Given that there is on the one hand a £40 billion global industry in alternative medicine, according to both this book and a google search. Neither gave the source of their figures. And on the other hand an industry approaching a trillion, and that both wish to influence the purchasing power of nations and continents, and that life, health, employment and pensions ride on the debate it seems to me Justice Eady might have delivered his ruling in time to let the publishing and newspaper industry get their act together on behalf of their authors. They, not Mr Singh (or Singh and Ernst in the case of the book) have the deep pockets. And if their editors are uncritical and unquestioning of adjectives they need to step up to the plate in defence of those adjectives as much as do the authors.

In addition could I make a polite request to Her Majesty's Court Services to make the rulings of its judges more accessible. Possibly aiding and abetting the libelling of a judge expert in defamation is not my first choice for a Sunday only hours before deadline.

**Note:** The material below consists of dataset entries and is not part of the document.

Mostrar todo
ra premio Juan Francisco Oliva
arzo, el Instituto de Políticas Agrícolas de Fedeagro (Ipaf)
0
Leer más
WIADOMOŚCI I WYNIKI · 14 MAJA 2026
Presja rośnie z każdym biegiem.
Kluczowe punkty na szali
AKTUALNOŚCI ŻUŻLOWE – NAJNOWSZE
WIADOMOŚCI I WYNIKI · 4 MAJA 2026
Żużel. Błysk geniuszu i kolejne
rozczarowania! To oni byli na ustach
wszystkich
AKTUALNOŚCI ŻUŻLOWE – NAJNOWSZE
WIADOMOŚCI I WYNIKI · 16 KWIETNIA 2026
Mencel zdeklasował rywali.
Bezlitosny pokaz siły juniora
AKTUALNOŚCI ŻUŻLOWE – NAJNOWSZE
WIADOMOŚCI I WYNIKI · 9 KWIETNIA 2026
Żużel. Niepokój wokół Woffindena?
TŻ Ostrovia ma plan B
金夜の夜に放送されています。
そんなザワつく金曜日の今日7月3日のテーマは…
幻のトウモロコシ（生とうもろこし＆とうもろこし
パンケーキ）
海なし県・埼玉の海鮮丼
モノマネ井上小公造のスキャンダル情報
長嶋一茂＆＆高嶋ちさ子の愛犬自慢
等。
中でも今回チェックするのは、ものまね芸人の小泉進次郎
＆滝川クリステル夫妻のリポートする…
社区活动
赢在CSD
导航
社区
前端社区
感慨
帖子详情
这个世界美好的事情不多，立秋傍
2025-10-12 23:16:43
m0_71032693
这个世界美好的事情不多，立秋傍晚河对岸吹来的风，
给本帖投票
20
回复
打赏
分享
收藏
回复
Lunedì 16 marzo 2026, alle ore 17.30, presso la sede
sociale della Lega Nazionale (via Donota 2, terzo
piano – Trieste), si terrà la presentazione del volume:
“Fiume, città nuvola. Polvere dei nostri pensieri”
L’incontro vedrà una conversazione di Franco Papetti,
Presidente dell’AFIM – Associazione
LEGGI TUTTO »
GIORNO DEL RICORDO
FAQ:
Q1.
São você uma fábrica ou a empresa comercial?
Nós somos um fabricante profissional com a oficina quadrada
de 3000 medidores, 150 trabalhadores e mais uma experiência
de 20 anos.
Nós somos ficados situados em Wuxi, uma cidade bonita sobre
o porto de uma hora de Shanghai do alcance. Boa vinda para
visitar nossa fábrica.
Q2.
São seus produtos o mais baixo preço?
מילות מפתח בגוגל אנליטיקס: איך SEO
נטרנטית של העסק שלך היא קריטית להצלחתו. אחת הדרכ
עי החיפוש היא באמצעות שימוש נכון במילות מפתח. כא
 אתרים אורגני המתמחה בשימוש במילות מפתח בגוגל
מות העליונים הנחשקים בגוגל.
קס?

And given that I found the search engine of HMCS unhelpful might I suggest that readers of this review beware of my opinion and go and buy the paperback for themselves.

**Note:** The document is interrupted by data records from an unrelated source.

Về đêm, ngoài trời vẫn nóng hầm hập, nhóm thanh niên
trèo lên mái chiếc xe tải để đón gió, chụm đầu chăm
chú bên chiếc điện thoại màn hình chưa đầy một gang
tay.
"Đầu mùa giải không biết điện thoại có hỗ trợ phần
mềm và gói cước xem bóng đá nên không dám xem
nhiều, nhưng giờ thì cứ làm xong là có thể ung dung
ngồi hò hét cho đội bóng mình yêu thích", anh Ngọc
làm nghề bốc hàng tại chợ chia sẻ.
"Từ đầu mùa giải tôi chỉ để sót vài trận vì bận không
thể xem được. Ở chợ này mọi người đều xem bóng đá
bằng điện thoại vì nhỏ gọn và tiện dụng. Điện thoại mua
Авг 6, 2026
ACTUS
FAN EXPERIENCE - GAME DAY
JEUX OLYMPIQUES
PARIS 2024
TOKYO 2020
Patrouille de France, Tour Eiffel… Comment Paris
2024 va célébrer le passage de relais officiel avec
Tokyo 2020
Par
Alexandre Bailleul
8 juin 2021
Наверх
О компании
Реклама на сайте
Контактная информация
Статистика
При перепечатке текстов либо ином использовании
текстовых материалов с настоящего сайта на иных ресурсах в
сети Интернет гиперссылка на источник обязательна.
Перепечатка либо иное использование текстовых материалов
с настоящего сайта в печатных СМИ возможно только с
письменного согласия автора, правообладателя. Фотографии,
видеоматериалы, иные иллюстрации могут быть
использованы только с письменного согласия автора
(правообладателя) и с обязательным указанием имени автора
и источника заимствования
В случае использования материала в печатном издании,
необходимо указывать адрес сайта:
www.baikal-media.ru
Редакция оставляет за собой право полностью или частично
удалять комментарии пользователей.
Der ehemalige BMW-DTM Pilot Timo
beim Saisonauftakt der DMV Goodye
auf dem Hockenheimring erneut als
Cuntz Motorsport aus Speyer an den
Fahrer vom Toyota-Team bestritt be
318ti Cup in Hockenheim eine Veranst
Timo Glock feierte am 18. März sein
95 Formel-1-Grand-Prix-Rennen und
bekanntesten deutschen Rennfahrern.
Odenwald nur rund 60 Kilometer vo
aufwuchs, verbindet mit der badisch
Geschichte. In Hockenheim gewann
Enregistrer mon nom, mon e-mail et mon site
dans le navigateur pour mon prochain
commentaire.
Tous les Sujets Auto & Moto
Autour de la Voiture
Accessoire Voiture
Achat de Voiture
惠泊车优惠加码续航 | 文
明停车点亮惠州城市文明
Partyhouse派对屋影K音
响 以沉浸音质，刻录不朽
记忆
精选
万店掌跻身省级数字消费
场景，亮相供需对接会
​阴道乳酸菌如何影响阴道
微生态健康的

The book is damning of alternative medicine, rides roughshod over the distinction between alternative and complementray medicine, castigates acupuncturists for reusing needles (I think they might have moved to disposable needles) and homeopathy as the work of charlatans. I might be misremembereing their words. But for the life of me I cannot, with the exception of clathrate structures, imagine a plausible mechanism for homeopathy. It might simply be that the relevant research questions and clinical trials have not yet been conducted.

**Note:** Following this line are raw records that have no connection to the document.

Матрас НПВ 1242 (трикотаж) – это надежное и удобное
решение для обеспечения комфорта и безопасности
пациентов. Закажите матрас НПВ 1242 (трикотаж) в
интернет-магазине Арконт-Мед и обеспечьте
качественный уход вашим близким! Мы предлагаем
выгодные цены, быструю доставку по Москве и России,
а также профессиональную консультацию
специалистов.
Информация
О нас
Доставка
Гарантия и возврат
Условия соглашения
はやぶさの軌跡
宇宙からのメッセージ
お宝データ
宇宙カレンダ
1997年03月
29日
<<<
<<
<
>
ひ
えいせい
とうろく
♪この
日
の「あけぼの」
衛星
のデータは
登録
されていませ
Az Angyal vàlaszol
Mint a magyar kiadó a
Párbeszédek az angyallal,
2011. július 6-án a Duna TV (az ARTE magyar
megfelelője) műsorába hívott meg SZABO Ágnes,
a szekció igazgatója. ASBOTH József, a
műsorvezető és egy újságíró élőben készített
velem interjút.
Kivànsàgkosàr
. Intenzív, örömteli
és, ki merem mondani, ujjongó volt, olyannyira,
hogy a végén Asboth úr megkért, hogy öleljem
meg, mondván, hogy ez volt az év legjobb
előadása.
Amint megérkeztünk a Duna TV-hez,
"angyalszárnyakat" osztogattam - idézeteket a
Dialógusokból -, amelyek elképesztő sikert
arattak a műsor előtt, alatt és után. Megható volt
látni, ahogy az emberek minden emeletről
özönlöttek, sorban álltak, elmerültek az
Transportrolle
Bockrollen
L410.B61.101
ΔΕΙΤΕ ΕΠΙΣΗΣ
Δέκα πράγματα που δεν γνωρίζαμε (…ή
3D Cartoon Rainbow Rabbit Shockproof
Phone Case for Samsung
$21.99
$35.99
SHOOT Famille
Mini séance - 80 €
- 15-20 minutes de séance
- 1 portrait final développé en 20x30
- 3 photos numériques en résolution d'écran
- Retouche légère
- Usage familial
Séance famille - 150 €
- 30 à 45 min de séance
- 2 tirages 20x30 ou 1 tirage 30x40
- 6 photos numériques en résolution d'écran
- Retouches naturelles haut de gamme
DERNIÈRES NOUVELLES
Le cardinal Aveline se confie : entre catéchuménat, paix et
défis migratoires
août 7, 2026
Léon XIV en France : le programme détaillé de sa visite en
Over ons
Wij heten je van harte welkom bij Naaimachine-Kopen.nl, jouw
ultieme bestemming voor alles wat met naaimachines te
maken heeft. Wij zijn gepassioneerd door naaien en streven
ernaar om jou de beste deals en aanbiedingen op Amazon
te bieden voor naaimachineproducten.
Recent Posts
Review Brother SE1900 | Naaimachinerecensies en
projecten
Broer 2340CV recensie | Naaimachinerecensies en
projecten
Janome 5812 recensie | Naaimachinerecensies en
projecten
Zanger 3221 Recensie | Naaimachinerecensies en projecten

Their book holds up as the gold standard the double-blind, randomised clinical trial, conveniently forgetting thalidomide. Their tone on placebo is not unkind, but is vaguely condescending. Where now is medical thinking on the subject of placebo? From my reading of his book, Mr Singh and Mr Ernst are less respectful of this "wild card" of medical practice than they perhaps ought to be. And their faith in science, though touching, might be misplaced. Last time as a science writer I read anything about what the biomedical community was saying about placebo was at the annual meeting of the American Association for the Advancement of Science (AAAS) in Boston in 2002. I recall sitting through some detailed hypothesis exploration of a possible underlying biochemical mechanism for placebo. At this distance in time the only thing I recall is that the presentation of potential mechanisms was as complicated to me as some of the explanations that a Ph.D/post doc immunologist kindly gave me in an effort to help me grasp the basic principles of immunology.

Then there was the malaria expert who took time to outline her hypotheses. She was doing science. Serious science, at the National Institutes for Health in Bethesda Maryland, on secondment from a French University, and there is no way that what she was telling me could have been called on in a Court of law nor by the General Medical Council. But it was science.

My overall criticsm of the book, therefore, is that it gives undue emphasis to science as authority and the double-blind, randomised clinical trial -- fine for highly specific questions in the context of informed consent and very well known circumstance -- but not the only mechanism of medical exploration. And it gives science a role in medicine it has no right to. Yes, medicine is now, thank goodness, based often on science, but medicine is still an art and not a science, and good medicine does not always go by the book.